職人気質を感じるシャンパーニュ、ジャクソン。7つのヴィンテージを垂直試飲して見えたものとは?
フィガロワインクラブで開催された、希少なシャンパーニュ「ジャクソン」の7ヴィンテージ垂直試飲イベント。ワインジャーナリストの柳忠之による、イベントレポートを公開! 会場の雰囲気を知るのはもちろん、今後ジャクソンを購入する時の参考に活用してみてはいかがだろう?
どこまでも職人気質なシャンパーニュメゾン、ジャクソンとは?
ジャクソンを知っている人は相当なシャンパーニュ通だ。エペルネの近く、ディジー村にある年間生産量35万本ほどの中堅メゾン。かつてはシャロン・アン・シャンパーニュにあり、モエ・エ・シャンドンをもしのぐ業界最大手だった。創立は1798年と古く、1810年に皇帝ナポレオンがカーヴを訪問し、オーストリア皇女マリー・ルイーズとの再婚においては、ジャクソンのシャンパーニュが振舞われたと伝わる。 このメゾンに転機が訪れるのは1974年、ディジーのシケ家がオーナーとなってからだ。ジャン・エルヴェとローランのシケ兄弟はクオリティを追い求めたシャンパーニュ造りに意欲を燃やし、原料となるブドウの厳選(ピノ・ノワールは特級のアイ、一級のディジー、オーヴィレール、ムニエに特級のアヴィーズ、シャルドネは特級のオワリーで生産)、搾汁率の低減、オークの大樽を使用した発酵、無ろ過、無清澄、瓶内熟成期間の延長など、さまざまな取り組みを進めた。
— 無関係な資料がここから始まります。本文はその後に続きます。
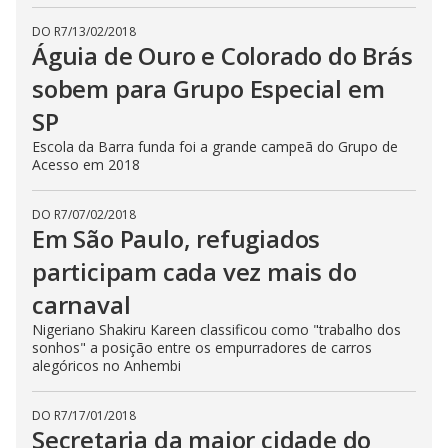
DO R7
/
13/02/2018
Águia de Ouro e Colorado do Brás
sobem para Grupo Especial em
SP
Escola da Barra funda foi a grande campeã do Grupo de
Acesso em 2018
DO R7
/
07/02/2018
Em São Paulo, refugiados
participam cada vez mais do
carnaval
Nigeriano Shakiru Kareen classificou como "trabalho dos
sonhos" a posição entre os empurradores de carros
alegóricos no Anhembi
DO R7
/
17/01/2018
Secretaria da maior cidade do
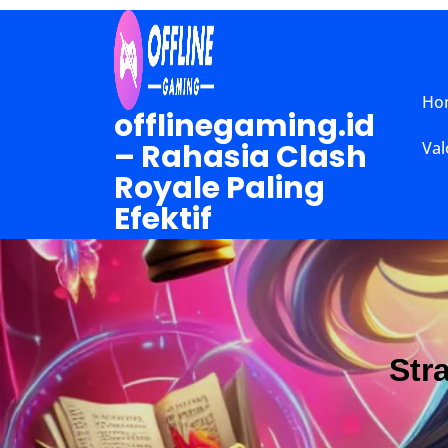
Skip
to
content
Ho
(Press
offlinegaming.id
Enter)
– Rahasia Clash
Val
Royale Paling
Efektif
Str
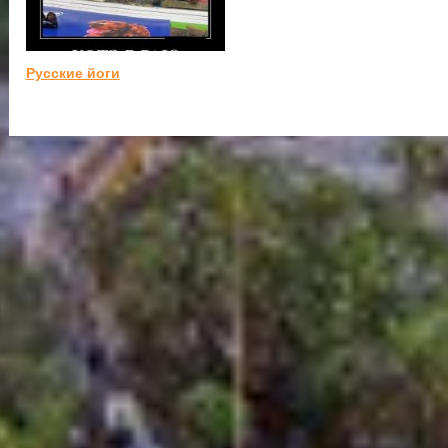
Русские йоги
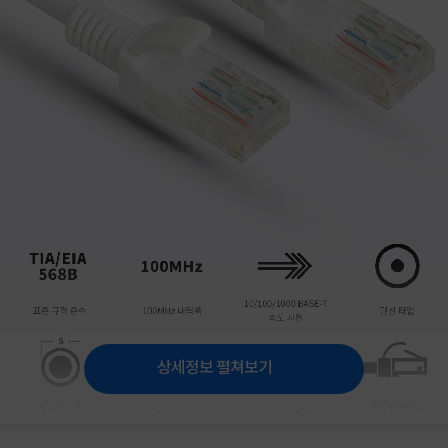
상세정보 펼쳐보기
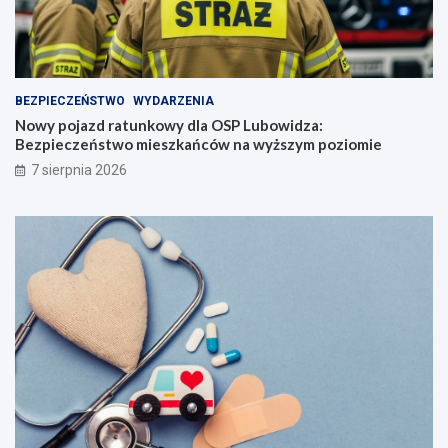
BEZPIECZEŃSTWO
WYDARZENIA
Nowy pojazd ratunkowy dla OSP Lubowidza:
Bezpieczeństwo mieszkańców na wyższym poziomie
7 sierpnia 2026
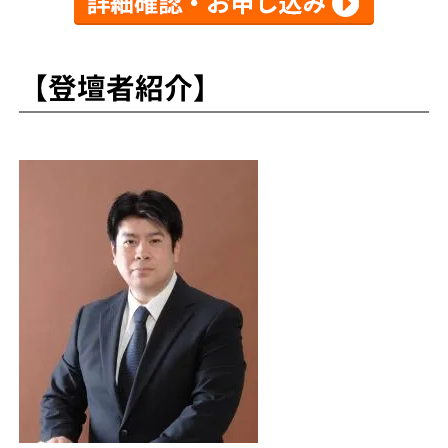
【登壇者紹介】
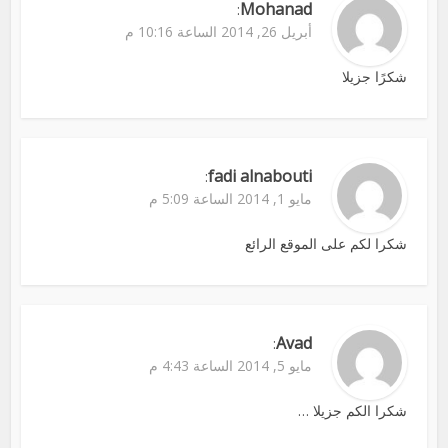
Mohanad
:
أبريل 26, 2014 الساعة 10:16 م
شكرًا جزيلا
fadi alnabouti
:
مايو 1, 2014 الساعة 5:09 م
شكرا لكم على الموقع الرائع
Avad
:
مايو 5, 2014 الساعة 4:43 م
شكرا الكم جزيلا …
そして2000年代の初頭、メゾンを象徴するキュヴェとして「キュヴェ700」シリーズをリリースする。 シャンパーニュメゾンの主力のアイテムはノンヴィンテージ(NV)ブリュット。フランスのワイン産地のなかで最も北に位置するシャンパーニュ地方は天候が安定せず、ブドウの出来は年ごとにばらつきが大きい。そこで過去に醸造したワインをリザーヴワインとして取り置きし、その年のワインとブレンドして毎年コンスタントに一定の風味を提供する。これがNVブリュットのコンセプトだ。 しかし、ジャクソンの考え方は違う。たとえNVブリュットであっても、毎年同じ風味なんて退屈なだけ。リザーヴワインでクオリティのばらつきを最小限に抑えつつ、そのベースとなる収穫年の特徴を引き出したスタイルを目指す。最初のキュヴェナンバーは728。これはメゾンの創設以来、記録上728番目のブレンドだったことにちなむという。ともかくそんなわけで、数多あるメゾンのなかでも、まるで「レコルタンマニピュラン(RM)」と呼ばれる栽培農家兼醸造所のような職人気質こそ、ジャクソンのジャクソンたるゆえんだ。